- _Task goal_
As you look over the data below, please find each line where the word "text" appears, then copy it.

- _Material to process_
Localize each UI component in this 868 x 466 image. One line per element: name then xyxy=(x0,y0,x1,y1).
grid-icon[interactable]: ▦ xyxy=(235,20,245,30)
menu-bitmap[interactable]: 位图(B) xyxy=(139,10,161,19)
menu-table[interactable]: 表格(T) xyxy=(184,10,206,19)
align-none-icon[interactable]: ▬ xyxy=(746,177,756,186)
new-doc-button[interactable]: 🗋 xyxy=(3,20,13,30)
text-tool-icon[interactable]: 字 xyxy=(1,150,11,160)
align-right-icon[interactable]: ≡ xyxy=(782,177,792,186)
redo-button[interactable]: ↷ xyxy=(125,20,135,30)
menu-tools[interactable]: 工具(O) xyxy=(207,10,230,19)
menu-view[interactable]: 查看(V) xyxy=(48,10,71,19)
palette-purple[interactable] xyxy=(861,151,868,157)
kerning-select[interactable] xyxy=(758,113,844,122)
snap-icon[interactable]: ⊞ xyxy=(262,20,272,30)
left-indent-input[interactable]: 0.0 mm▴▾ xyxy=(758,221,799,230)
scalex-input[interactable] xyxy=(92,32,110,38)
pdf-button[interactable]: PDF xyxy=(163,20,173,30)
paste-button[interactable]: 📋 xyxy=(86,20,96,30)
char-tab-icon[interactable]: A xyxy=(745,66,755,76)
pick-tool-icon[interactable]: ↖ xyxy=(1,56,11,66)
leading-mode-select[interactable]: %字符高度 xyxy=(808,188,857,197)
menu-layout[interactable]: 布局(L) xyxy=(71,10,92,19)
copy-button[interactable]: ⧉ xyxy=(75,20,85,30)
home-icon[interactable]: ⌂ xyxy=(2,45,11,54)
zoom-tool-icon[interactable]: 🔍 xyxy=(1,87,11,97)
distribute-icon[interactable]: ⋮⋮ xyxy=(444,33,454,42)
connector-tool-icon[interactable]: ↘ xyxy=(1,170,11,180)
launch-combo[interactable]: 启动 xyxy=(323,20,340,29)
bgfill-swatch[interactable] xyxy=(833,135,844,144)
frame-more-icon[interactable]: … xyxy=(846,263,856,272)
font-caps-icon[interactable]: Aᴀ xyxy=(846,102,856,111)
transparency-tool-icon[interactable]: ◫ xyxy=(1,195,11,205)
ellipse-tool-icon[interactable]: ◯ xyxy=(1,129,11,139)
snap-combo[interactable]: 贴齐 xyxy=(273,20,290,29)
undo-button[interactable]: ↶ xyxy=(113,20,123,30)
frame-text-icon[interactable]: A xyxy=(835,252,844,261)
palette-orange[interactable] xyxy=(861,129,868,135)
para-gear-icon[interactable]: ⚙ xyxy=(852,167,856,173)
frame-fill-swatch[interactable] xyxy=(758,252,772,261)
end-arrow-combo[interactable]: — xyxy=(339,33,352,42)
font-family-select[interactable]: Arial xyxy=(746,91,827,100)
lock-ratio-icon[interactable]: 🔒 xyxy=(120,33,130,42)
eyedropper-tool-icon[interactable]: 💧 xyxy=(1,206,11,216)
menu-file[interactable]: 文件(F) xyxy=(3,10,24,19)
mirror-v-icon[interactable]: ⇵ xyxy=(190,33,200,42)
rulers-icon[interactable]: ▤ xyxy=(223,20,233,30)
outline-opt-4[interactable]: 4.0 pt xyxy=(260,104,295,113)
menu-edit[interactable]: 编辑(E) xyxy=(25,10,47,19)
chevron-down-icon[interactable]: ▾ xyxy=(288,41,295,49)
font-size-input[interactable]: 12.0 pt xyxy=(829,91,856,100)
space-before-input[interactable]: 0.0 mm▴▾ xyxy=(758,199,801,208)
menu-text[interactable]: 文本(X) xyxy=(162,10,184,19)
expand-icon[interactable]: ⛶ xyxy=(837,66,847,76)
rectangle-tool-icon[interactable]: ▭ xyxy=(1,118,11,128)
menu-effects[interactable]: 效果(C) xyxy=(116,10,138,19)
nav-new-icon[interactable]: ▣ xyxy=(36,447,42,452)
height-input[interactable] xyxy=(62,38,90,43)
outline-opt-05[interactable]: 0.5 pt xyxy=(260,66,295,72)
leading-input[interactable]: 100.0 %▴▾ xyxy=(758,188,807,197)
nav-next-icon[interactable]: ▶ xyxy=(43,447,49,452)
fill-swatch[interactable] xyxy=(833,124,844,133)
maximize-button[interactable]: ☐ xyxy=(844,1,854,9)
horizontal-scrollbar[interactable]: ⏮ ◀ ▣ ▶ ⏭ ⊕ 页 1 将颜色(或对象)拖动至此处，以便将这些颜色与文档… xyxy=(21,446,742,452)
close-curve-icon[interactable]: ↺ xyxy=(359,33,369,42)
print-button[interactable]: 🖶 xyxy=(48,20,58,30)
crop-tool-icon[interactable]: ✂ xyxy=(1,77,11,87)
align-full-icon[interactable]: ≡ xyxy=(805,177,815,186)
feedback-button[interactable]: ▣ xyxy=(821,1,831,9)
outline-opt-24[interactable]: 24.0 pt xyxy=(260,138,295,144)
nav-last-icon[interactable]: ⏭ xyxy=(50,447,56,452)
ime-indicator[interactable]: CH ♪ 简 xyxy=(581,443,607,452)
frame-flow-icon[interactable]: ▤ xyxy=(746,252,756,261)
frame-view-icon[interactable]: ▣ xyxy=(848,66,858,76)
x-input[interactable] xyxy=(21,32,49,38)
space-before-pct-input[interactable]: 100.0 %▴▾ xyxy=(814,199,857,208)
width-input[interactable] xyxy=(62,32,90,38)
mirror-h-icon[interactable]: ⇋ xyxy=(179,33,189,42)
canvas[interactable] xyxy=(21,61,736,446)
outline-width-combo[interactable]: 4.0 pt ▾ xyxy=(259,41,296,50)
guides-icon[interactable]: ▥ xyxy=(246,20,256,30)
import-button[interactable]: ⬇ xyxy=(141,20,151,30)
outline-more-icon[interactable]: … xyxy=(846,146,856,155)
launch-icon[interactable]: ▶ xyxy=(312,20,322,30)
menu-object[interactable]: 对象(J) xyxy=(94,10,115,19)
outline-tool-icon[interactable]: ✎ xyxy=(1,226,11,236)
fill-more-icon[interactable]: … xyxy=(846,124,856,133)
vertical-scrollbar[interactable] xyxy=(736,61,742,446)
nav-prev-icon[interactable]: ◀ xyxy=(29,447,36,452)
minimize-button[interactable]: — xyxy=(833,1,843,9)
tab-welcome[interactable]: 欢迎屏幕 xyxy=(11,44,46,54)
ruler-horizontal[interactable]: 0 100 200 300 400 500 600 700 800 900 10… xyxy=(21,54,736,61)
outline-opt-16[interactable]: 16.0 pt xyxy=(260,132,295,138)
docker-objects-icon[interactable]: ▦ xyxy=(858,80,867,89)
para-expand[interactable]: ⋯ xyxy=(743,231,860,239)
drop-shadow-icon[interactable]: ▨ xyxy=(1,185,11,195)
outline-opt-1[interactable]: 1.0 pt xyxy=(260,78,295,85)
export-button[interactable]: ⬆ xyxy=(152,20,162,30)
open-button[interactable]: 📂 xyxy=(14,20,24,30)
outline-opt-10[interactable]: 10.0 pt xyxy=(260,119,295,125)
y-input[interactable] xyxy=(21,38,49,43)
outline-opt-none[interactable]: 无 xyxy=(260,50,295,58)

- _Exercise solution_
text-tool-icon[interactable]: 字 xyxy=(1,150,11,160)
frame-text-icon[interactable]: A xyxy=(835,252,844,261)
menu-text[interactable]: 文本(X) xyxy=(162,10,184,19)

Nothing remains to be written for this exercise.